I know it’s a lot easier to say, “Hey, give the thousands of enemies onscreen really good AI!” than actually implementing them. I totally get that having the massive armies onscreen (especially on the newer platforms) is good eye-candy and keeping them on the more simple side makes the series more accessible, but it wouldn’t hurt if at least the officers were smarter than the suicidal minions. Omega Force’s idea of a bigger challenge is slapping a larger health bar on an enemy and making their rare attacks incredibly powerful, and that’s neither fun or compelling. Of course, when your series has sold above the 34 million mark and apparently shows no signs of slowing down with titles like Warriors Orochi 3 Ultimate and Hyrule Warriors proving so, there seems to be no incentive to change a formula that isn’t outright broken.

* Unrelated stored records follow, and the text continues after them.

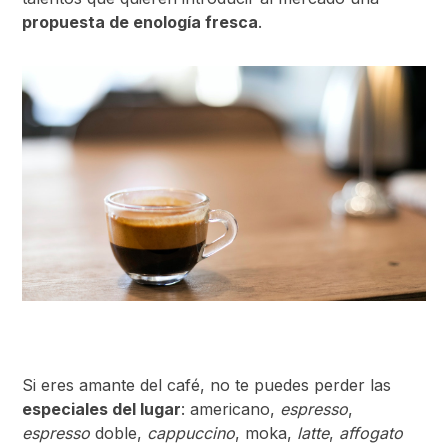
propuesta de enología fresca
.
Si eres amante del café, no te puedes perder las
especiales del lugar
: americano,
espresso
,
espresso
doble,
cappuccino
, moka,
latte
,
affogato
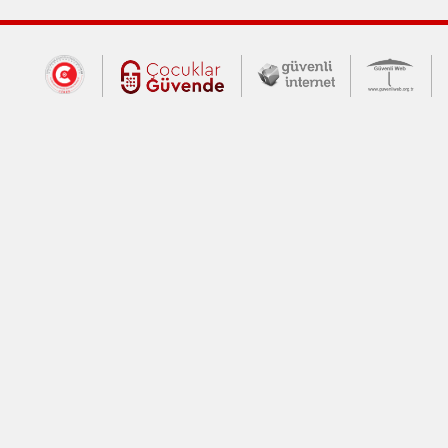
Dış Bağlantılar
Cumhurbaşkanlığı İletişim Merkezi (CİM
Çocuklar Güvende (yeni 
Güvenli İnte
Güv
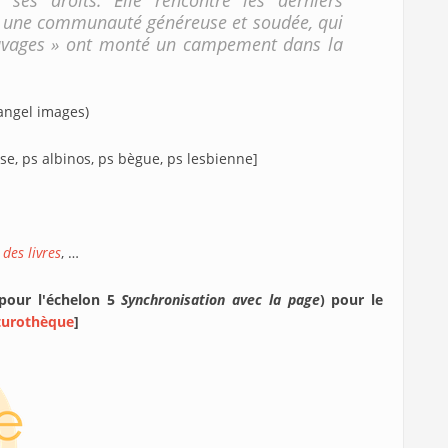
ses droits. Elle rencontre les derniers
n une communauté généreuse et soudée, qui
auvages » ont monté un campement dans la
cangel images)
s.se, ps albinos, ps bègue, ps lesbienne]
 des livres
, …
 pour l'échelon 5
Synchronisation avec la page
) pour le
turothèque
]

If you’re okay with the AI that continues to be untouched, that’s totally fine. I get where the enjoyment comes from in these games because I’ll often get caught up in it as well when my brain is completely shut off and I have my couch pal tagging along with me. It’s just frustrating and disappointing that after almost fifteen years, Omega Force doesn’t seem like it has any intention of touching the series’ AI at all. I just can’t help but wonder how much more enjoyable the Warriors franchise could be if it could evolve its three-button combat. I personally wouldn’t care if they shrunk the amount of enemies and the battlefields themselves if I could swap weapons on the fly and block/parry attacks from much more engaging enemies. Until then, I’ll just keep fantasizing about this dream Warriors game.
Now that I got the most egregious problem off my chest, I can move on to the other aspects of Samurai Warriors 4.

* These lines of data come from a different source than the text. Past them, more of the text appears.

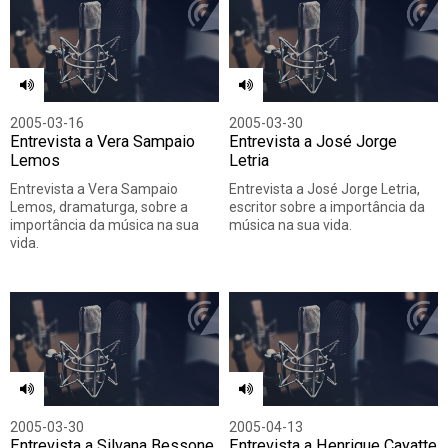
2005-03-16
2005-03-30
Entrevista a Vera Sampaio
Entrevista a José Jorge
Lemos
Letria
Entrevista a Vera Sampaio
Entrevista a José Jorge Letria,
Lemos, dramaturga, sobre a
escritor sobre a importância da
importância da música na sua
música na sua vida.
vida.
2005-03-30
2005-04-13
Entrevista a Silvana Bessone
Entrevista a Henrique Cayatte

The game is anchored by two beefy modes, and its Story Mode is based off the Sengoku period of Japan. If you were to Google image Samurai Warriors 4, it’d go without saying that the actual events the game is based on have been modified to say the least. Much like the more popular Dynasty Warriors franchise, you could technically take Samurai Warriors 4 in as an incredibly bizarre history lesson. The story is divided into 13 main categories that each host their own series of missions and certain characters, and the roster ultimately reaches over 50, amounting to the largest Samurai Warriors game yet.
It’s good fun trying out different characters and finding your own personal favorite Musou attacks. Every character has a unique weapon, ranging from your basic swords to demolition charges and guns. It’s definitely appreciated that you’ll at least be trying out a vast variety of characters when facing all those hordes of no-brain soldiers. As for the quality of the stories, well, they definitely vary from lifeless to mediocre. As with any Warriors game, most people don’t come in demanding an amazing tear-jerker of a story, so it’s okay that the game doesn’t go out of its way to ensure that it excels in this department.

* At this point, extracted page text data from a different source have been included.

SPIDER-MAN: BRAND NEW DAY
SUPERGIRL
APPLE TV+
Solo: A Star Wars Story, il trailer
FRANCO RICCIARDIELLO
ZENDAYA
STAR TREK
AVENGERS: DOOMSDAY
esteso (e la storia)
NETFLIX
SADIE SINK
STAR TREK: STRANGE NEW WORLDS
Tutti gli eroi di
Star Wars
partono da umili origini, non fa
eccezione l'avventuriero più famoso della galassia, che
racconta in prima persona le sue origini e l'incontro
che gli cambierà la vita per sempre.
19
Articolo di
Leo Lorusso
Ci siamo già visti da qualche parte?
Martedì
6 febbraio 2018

The other main gaming mode is Chronicle Mode. Within it, you’ll create a character and have him or her traverse through Japan in order to rise through the ranks. It’s a pretty compelling mode that actually has different mission variants from the Story Mode. Not everything will be a grand battle, though, as sometimes you’ll be tasked with breaking up a smaller fight. You also get to choose how your story plays out with dialogue options, which is appreciated. It’s not a ground-breaking aspect, but it’s a nifty and appreciated addition.
The final mode on offer here is Free Mode. There are no narrative strings attached to this mode, as the game allows you to choose whatever level you want to play with and whatever character you want to play as. It can be decent fun, but I found this to be only a small distraction. Since it lacks a progression-based hook, I found that I’d rarely choose Free Mode, for obvious reasons.
Thanks to the power of the PlayStation 4, the characters look sharper than ever. Unfortunately, the environments don’t hold up as well as the main character models. You can spot muddy textures frequently, but it’s never quite enough to be offensive or anything like that. The music in this game is also repetitive and forgettable, so I definitely recommend listening to a podcast or your own jams if you plan on playing more than one level at a time. At least the voice acting is Japanese and that contributes to the story’s vibe.
Laughably dumb armies aside, Samurai Warriors 4 is a solid amount of fun in measured doses. Due to the repetitive nature of its combat, it can become a chore to play for long sessions, but if you can grab a buddy either locally or online, things become considerably more bearable. As with any Warriors game, its legs will depend on how much you can tolerate its three-button combat and shallow story, but if you can stomach these, there’s good times to be had for sure.
This game is based on the PlayStation 4 version of the game, which we were provided with.